For 15 months, I was displaced from my home in northern Gaza. For 15 long months that felt like 15 years, I felt like a stranger in my own homeland. I lived in an intolerable sense of loss, with memories of a past that I could see but couldn’t return to because I had no idea when the exile would end.
When the ceasefire was announced, I did not believe at first that it was actually happening. Before the Israeli army let us return north, we had to wait a week. Hunderte of thousands of Palestinians finally made the journey back to their homes on January 27. Sadly, I was not among them.
My leg was broken in a collision last year, and it is still unrecoverable. I was unable to make the 10-kilometer trek through al-Rashid Street’s asphalt, which the Israeli army had dug out. Additionally, my family was unable to afford the exorbitant cost of renting a car to take us through Salah al-Din Street. So we made the decision to wait, my family and I.
I spent the day examining photos and videos of Palestinians returning from al-Rashid Street. Children, women and men were walking with smiles on their faces, chanting “Allahu Akbar”! and “we are back”!. Family members – having not seen each other for months, sometimes a year – were reuniting, hugging each other and crying. The scene had more beauty than I had anticipated.
In light of those images, I couldn’t help but think about my grandfather and the tens of thousands of other Palestinians who had arrived in Gaza in 1948 and waited for their return home, just like we did.
Yahia, the grandfather of my grandfather, was a farmer’s family in Yaffa. When Zionist forces drove them out of their hometown, he was just a child. They simply took the house keys and fled with no time to pack up and leave.
“They erased our streets, our homes, even our names. My grandfather grinned in disbelief, “But they could never erase our right to return,” he said in agony.
He told my mother that he was desperate for a home. She would say that “the way the waves kissed the shore and the smell of orange blossoms in the air are typical of the sea of Yaffa.” I’ve spent the majority of my life in exile, having never seen anything there. But maybe one day, I will. I’m going to walk the streets that my father used to do when he was a child.

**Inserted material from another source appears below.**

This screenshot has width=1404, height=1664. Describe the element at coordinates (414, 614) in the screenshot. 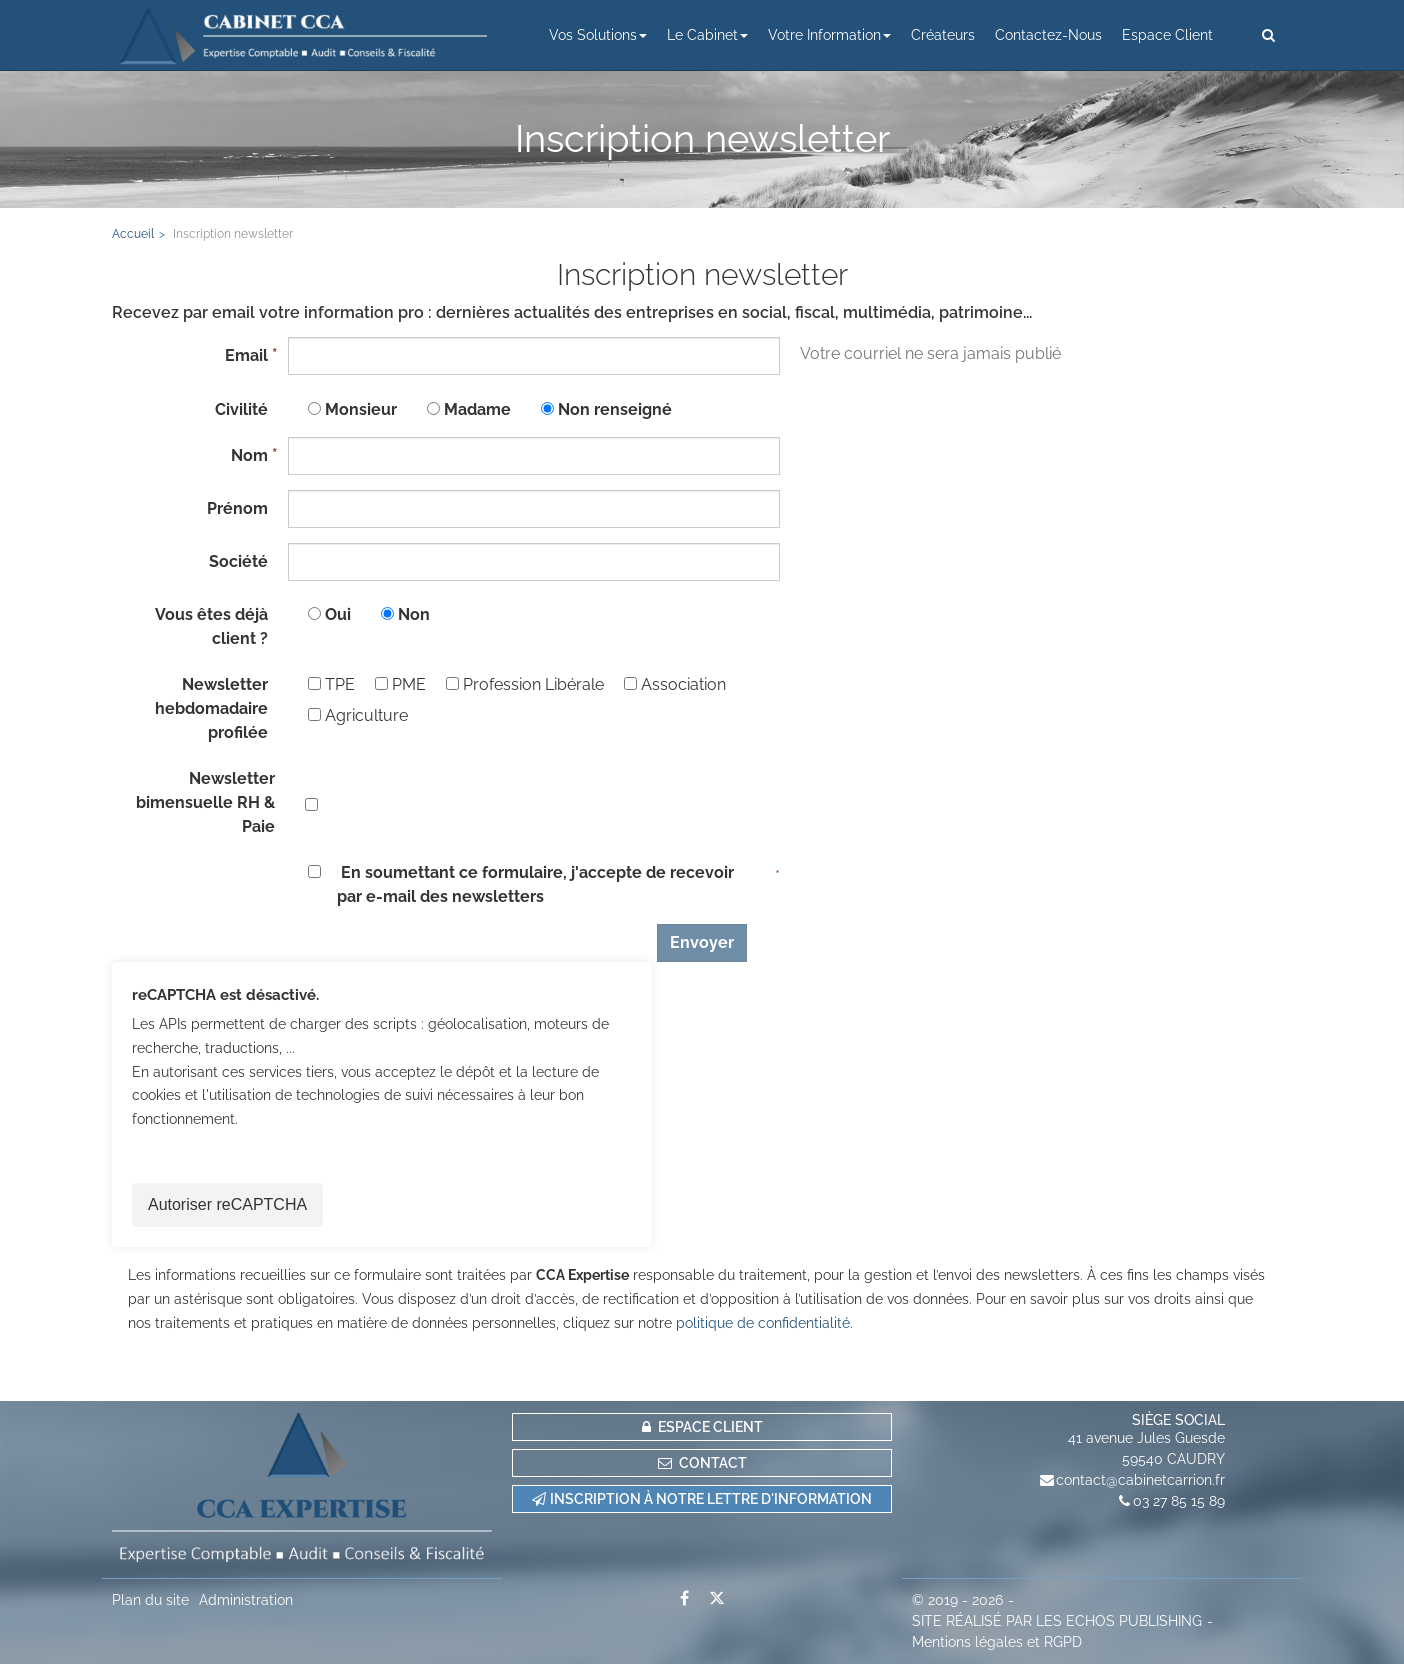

My grandfather passed away in 2005 without ever returning home. He never learned what had happened, whether it had been destroyed or simply settled.
What if my grandfather had been permitted to walk back home as well as hundreds of thousands of Palestinians who were walking on foot back to their homes? What if the world had fought for justice and supported the Palestinians’ right to return? Would there now be black-and-white images of smiling Palestinians returning to their villages and towns on crowded, dusty roads?
The Zionist forces had ensured that Palestinians would not have anything to return to in the past, just like they do today. More than 500 Palestinian villages were completely destroyed. Palestinians who were desperate tried to flee. The Israelis would call them “infiltrators” and shoot them. Before the ceasefire, prisoners who attempted to return to the north were also shot.
My family and I finally took the car to the north on February 2.
Of course, there was joy in reuniting with our relatives, seeing cousins’ faces who had survived even after losing some of their loved ones, breathing familiar air, and entering the country where we were raised.
But the joy was laced with agony. Although our home is still standing, it has suffered damage from nearby bombings. We no longer recognise the streets of our neighbourhood. It is now a disfigured wasteland.
Everything that made this place once livable is gone. There is no water, no food. Death is still evoking the air. It resembles our home more than our graveyard.  , We still decided to stay.
The Palestinians’ return to the north is referred to as a “return,” but for us, it resembles our exile more.
The word “return” should carry with it a sense of triumph, of long-awaited justice, but we do not feel triumphant. We were unable to regain our former selves.
Many Palestinians who had returned to their destroyed and burned villages after the Nakba of 1948 would likely have experienced this fate. They too would have likely experienced the shock and desperation experienced by the sight of rubble-covered mountains.
After going through the upheaval of displacement, I can also imagine that they would have put in extra effort to rebuild their homes. Instead of ending in exile, the history would have been rewritten with tales of resilience.
With his keys in his hands, my grandfather would have returned home. My mother would have seen the Yaffa sea that she had long desired. And I wouldn’t have endured generational trauma from exile.
Most importantly, a return to that time would have likely prevented the never-ending cycles of Palestinian eviction, sabotage, and home destruction. The Nakba would have ended.
But it didn’t. Our ancestors were denied access to justice, and today we experience this. Without any guarantees that we won’t be displaced again or that what we build won’t be destroyed once more, we have been allowed to return. All we can see is total destruction starting from scratch. Our exile is not over, though.